Memoir can be summed up in an F. Scott Fitzgerald quote: “So we beat on, boats against the current, borne ceaselessly into the past.” I am in a perpetual state of Ireland. I don’t want to be, but in order to write about it, I have to continuously think about it and examine every last detail and all of my actions. And I fall in love with the same person, over and over again with the sad knowledge that my heart gets broken. Who, except for a writer, would voluntarily subject themselves to so much pain?
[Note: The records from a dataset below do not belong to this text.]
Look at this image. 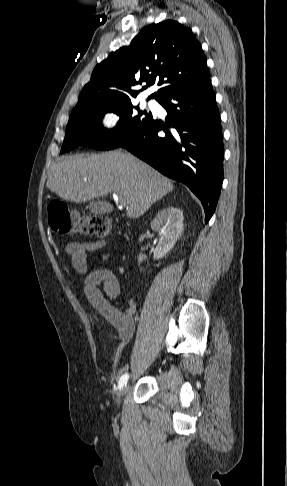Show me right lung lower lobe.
I'll return each mask as SVG.
<instances>
[{"label": "right lung lower lobe", "mask_w": 287, "mask_h": 486, "mask_svg": "<svg viewBox=\"0 0 287 486\" xmlns=\"http://www.w3.org/2000/svg\"><path fill=\"white\" fill-rule=\"evenodd\" d=\"M158 102L166 125L151 117L122 147L162 174L187 185L201 200L207 223L223 181L222 128L211 80L170 93ZM163 130L165 135H158Z\"/></svg>", "instance_id": "right-lung-lower-lobe-1"}]
</instances>
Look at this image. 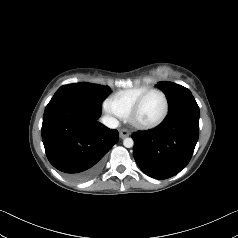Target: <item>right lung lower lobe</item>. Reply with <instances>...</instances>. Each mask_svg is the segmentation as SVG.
Masks as SVG:
<instances>
[{
  "label": "right lung lower lobe",
  "instance_id": "1",
  "mask_svg": "<svg viewBox=\"0 0 238 238\" xmlns=\"http://www.w3.org/2000/svg\"><path fill=\"white\" fill-rule=\"evenodd\" d=\"M101 106L71 96L53 97L45 108L42 141L50 163L72 181L95 177L104 155L119 140L117 130L98 122Z\"/></svg>",
  "mask_w": 238,
  "mask_h": 238
}]
</instances>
Some people pay for therapists; I write. And through the therapy of memoir I discovered the error of my thinking:  Ireland hurt me because I held onto the microscopic pixels of memory like they were living things.

As I write my first book The Parting Glass, I am learning to be thankful for my Irish experiences and the opportunity to learn from the past instead of wallow in it. I love that I can now view my photo albums with the full color spectrum of reality.

6 Replies to “Before and After the Shutter Clicked: Memoir is Therapy”

  1. Memoir takes us to so many places.When I look at photographs It’s like the power of scent. I can put myself into that place and time. Thank you for giving me something to think over and good luck with writing your book.